Guardian Stephen Bates Church apologises for benefiting from slave trade
Reuters Anglicans say sorry for role in slave trade
New York Times Neela Banerjee Anglicans Vote to Divest From Concerns in Israel-Occupied Areas
Jerusalem Post George Conger Church of England’s disinvestment vote ‘only advisory’
This morning’s business is reported on the CofE website:
General Synod - Summary of Business Conducted Wednesday 8th February am.
This includes a full audio record of the Questions about the Octavia Hill Estates including the supplementary questions and answers. The text of Andreas Whittam Smith’s written answers is below the fold.

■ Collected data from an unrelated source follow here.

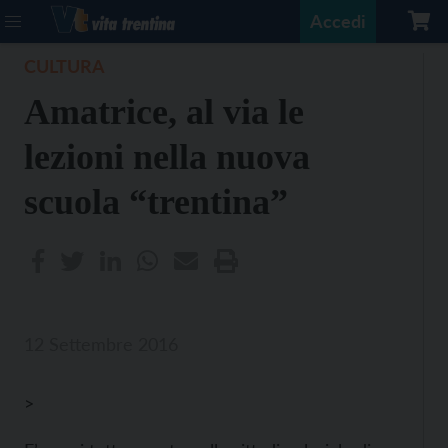
Accedi
CULTURA
Amatrice, al via le
lezioni nella nuova
scuola “trentina”
12 Settembre 2016
>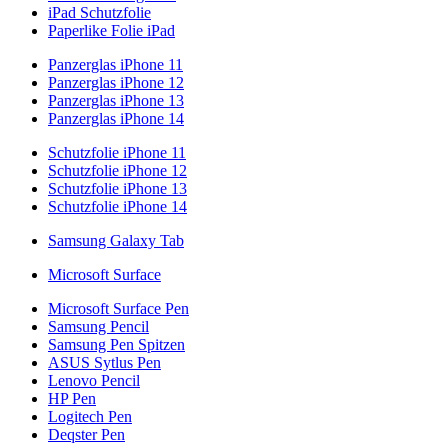
iPad Schutzfolie
Paperlike Folie iPad
Panzerglas iPhone 11
Panzerglas iPhone 12
Panzerglas iPhone 13
Panzerglas iPhone 14
Schutzfolie iPhone 11
Schutzfolie iPhone 12
Schutzfolie iPhone 13
Schutzfolie iPhone 14
Samsung Galaxy Tab
Microsoft Surface
Microsoft Surface Pen
Samsung Pencil
Samsung Pen Spitzen
ASUS Sytlus Pen
Lenovo Pencil
HP Pen
Logitech Pen
Deqster Pen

In his supplementary answers, he referred to the Oxford judgement. That can be read in full here (PDF format)
Press Association
Martha Linden Church Commissioners reject housing sale criticism
Church of England Newspaper
Jonathan Wynne-Jones and Matt Cresswell Bishop says property sale will affect Church’s mission
The CEN has placed these Synod stories from yesterday online:
Rural discrimination claim
Synod plea for stronger Christian ethos in Church colleges
Convergence revealed in conversations with Baptists
The official report of the afternoon’s business is here:General Synod - Summary of Business Conducted on Wednesday 8th February pm
When noting the voting figures given, it may help to remember that the total membership of the synod is 466.

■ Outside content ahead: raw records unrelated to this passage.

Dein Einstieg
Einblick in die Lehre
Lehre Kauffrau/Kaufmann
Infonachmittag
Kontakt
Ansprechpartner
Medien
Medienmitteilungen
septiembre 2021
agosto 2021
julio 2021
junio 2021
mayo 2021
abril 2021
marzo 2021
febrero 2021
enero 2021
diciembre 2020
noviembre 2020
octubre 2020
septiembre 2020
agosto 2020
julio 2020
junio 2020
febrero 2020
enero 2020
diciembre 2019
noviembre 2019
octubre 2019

Associated Press Church of England to apologize for role in slave trade
BBC Church apologises for slave trade
ekklesia Church of England apologises for part in slave trade
Answer to Questions 17, 18, 19, 20, 22, 24, 25
As members of Synod know, the Commissioners’ Assets Committee decided last year to market the freeholds of their remaining properties on the Octavia Hill Estates. The Committee’s decision was taken as part of its overall investment strategy and reflected the fact the Commissioners are not suitable owners of such assets, lacking the economies of scale and the sources of funding avilable to housing associations and to publicly quoted companies specialising in this field.
Last week, the Committee met to review the bids received and Synod will understand that we were faced with an extremely sensitive and difficult decision. The Commissioners are not a housing charity and have a clear legal duty to manage their investments to support the mission of the Church throughout the whole country. In particular, charity law requires trustees not to sell land or buildings at under value.

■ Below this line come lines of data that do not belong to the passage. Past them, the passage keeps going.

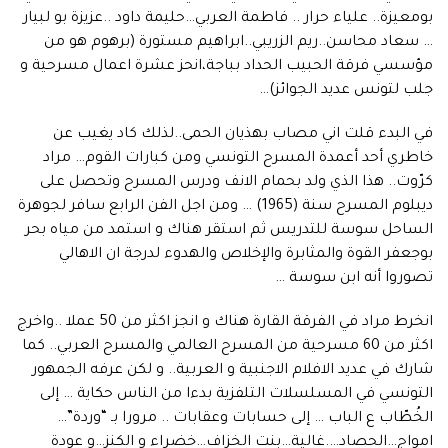
بومعيزة.. علياء حرار .. فاطمة العربي…حليمة داود ..عزيزة بو لبيار
… سعاد محاسن..ريم الزريبي..ابراهيم مستورة (برهوم هو من
مؤسسي فرقة الحبيب الحداد بباجة،انحز عشرة اعمال مسرحية و
جلب لتونس عديد الجوائز)…
في البدء قلت اني مصاب بهذيان الحمى..لذلك كاد يغيب عن
خاطري أحد أعمدة المسرح التونسي ومن كبارات القوم… مراد
كرّوت.. هذا الذي ولد بحمام الانف ودرس المسرح وتحصل على
ديبلوم المسرح سنة (1965) … ومن اجل الفن الرابع سافر لجوهرة
الساحل سوسة للتدريس ثم استقر هناك و استمد من مياه بحر
بوجعفر القوة والمثابرة والإخلاص والهدوء لدرجة ان الاهالي
تصوروا أنه ابن سوسة …
انخرط مراد في الفرقة القارة هناك و انجز اكثر من 50 عملا ..واخرج
اكثر من 60 مسرحية من المسرح العالمي والمسرح العربي.. كما
شارك في عديد الافلام الاجنبية و العربية.. و لكن عرفه الجمهور
التونسي في المسلسلات التلفزية بدءا من الناس حكاية … إلى
الخُطّاب ع الباب … إلى حسابات وعقابات .. مرورا بـ “وردة”…
امواج…الحصاد….غالية…بنت الخزاف…خضراء و الكنز…و عودة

The Committee also carefully considered the nature of the bidders in terms of their potential impact on the estates and its tenants. The offers on the table were from private landlords, housing associations and joint ventures between the two. From the research we conducted into each of the offers the Committee noted that there was, by and large, not a significant difference in the way these different types of bidders were proposing to manage the estates.
After much deliberation, the Committee agreed to accept the offer from a 50/50 joint venture between Genesis Housing Group, a registered social landlord that owns and manages 41,000 homes across London and the South East, and Grainger Trust, a publicly quoted company which owns over 12,000 residential units. The Committee believed that this bid was the best in all material respects.
From the outset of this process, the Commissioners have been open with residents and other stakeholders. We have welcomed the subsequent dialogue and have given interested groups and individuals every opportunity to make representations. We believe the current sale will have the benefit of both meeting our obligations and being a positive outcome for residents. The estates will now be managed by a housing association, which is more likely to be able to invest in the estates for the future. Rental policy will be a matter for the new owners, and will not be a condition of the sale although it is subject to the rights and obligations of the existing tenancies. Over 50% of those tenancies benefit from either rental or tenure security and in many cases both. The Committee is satisfied that the management of these estates by the new owners will be in accordance with best practice in the housing association sector.
Answer to Q21
The concern of the Ecclesiastical Commissioners, having inherited certain London property, was to provide decent accommodation for the working classes. My predecessor wrote in 1934 that “it is the Commissioners’ policy to act as public-spirited landowners. It must be understood, however, that they have no funds especially applicable to housing… They are not, as is sometimes supposed, entirely free to sacrifice the objects entrusted to their beneficence in order to help other causes, however excellent or deserving of financial support.”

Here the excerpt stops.